* [Required action]: Scan the entries below. Report each line where the string "saya" occurs.

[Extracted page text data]
--------
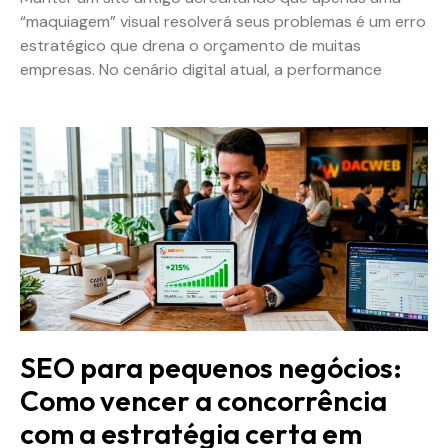
“maquiagem” visual resolverá seus problemas é um erro
estratégico que drena o orçamento de muitas
empresas. No cenário digital atual, a performance
SEO para pequenos negócios:
Como vencer a concorrência
com a estratégia certa em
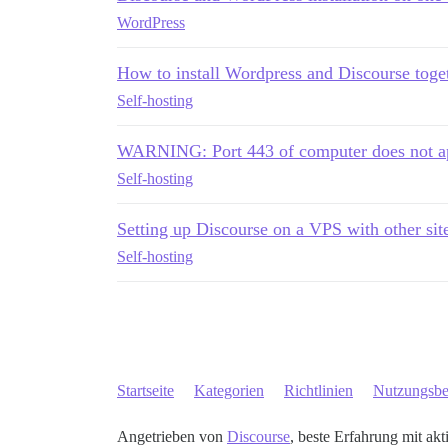
WordPress
How to install Wordpress and Discourse toge
Self-hosting
WARNING: Port 443 of computer does not app
Self-hosting
Setting up Discourse on a VPS with other sit
Self-hosting
Startseite
Kategorien
Richtlinien
Nutzungsb
Angetrieben von
Discourse
, beste Erfahrung mit akt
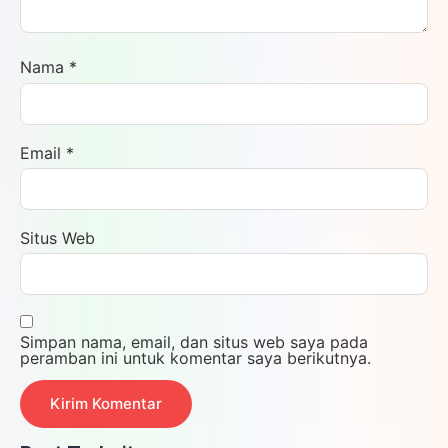
Nama
*
Email
*
Situs Web
Simpan nama, email, dan situs web saya pada
peramban ini untuk komentar saya berikutnya.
--------
* [The answer]:
Simpan nama, email, dan situs web saya pada
peramban ini untuk komentar saya berikutnya.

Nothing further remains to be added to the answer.